═══ Source records

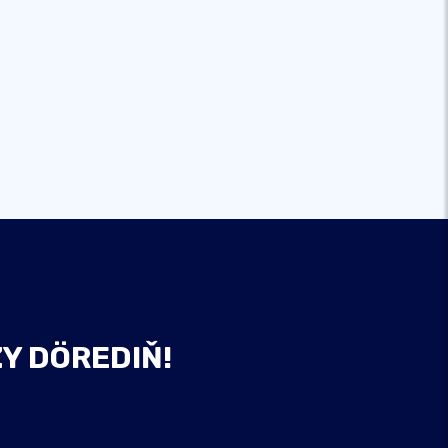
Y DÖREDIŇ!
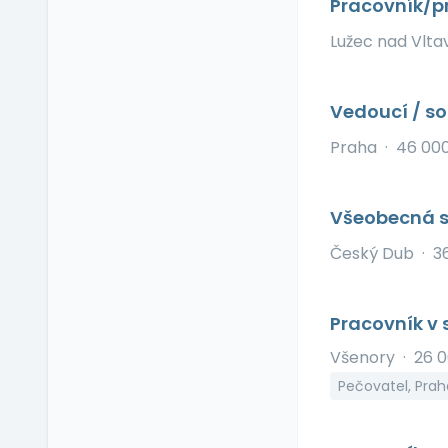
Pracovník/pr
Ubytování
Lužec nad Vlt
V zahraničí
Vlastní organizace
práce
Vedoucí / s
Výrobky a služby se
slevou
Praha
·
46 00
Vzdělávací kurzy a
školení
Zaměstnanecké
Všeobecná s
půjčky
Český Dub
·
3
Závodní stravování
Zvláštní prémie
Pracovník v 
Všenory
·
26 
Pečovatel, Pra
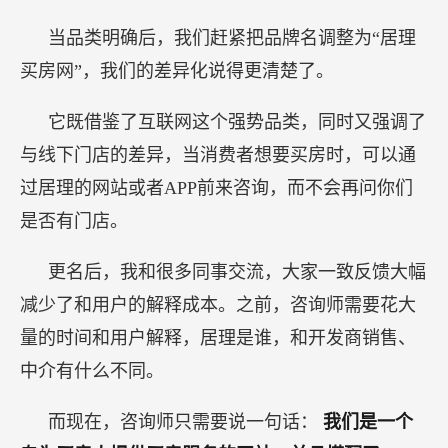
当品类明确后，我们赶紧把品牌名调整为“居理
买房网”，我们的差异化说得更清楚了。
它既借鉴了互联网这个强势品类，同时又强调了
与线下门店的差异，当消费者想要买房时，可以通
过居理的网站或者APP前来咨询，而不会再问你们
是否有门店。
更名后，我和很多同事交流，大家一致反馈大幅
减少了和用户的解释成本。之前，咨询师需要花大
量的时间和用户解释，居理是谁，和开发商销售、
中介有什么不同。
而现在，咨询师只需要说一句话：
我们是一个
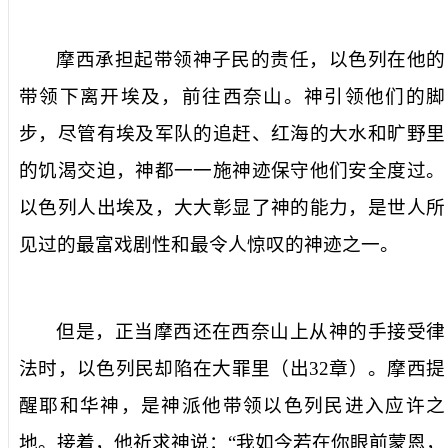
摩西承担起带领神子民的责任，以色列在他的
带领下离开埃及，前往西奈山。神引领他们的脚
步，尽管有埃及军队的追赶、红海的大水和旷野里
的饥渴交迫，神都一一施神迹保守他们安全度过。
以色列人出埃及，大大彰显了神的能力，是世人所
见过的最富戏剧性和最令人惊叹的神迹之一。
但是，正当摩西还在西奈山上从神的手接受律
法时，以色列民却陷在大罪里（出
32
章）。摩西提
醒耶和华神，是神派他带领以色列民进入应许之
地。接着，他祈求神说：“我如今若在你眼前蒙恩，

══════
═══ Source records

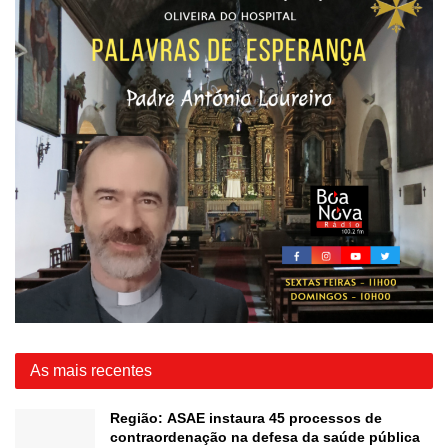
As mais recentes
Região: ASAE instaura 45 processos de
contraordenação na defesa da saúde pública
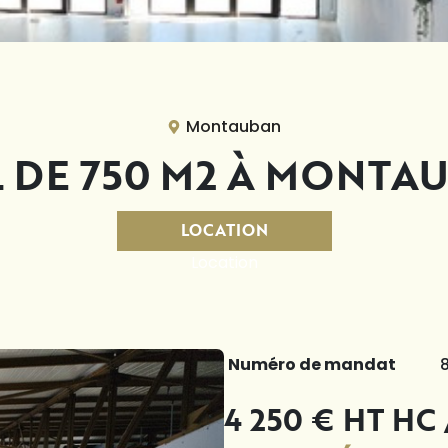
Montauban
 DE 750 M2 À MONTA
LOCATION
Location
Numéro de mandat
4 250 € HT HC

══════
═══ Source records

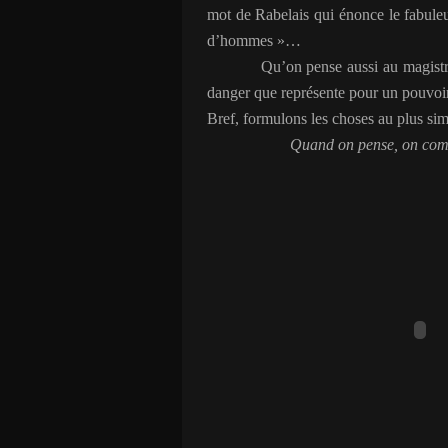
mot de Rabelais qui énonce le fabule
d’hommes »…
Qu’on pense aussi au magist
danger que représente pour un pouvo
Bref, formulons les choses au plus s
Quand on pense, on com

══════

» Your goal:
Search the data above for the word "pense", then gather each line in which it appears.

» Output of the exercise:
Qu’on pense aussi au magist
Quand on pense, on com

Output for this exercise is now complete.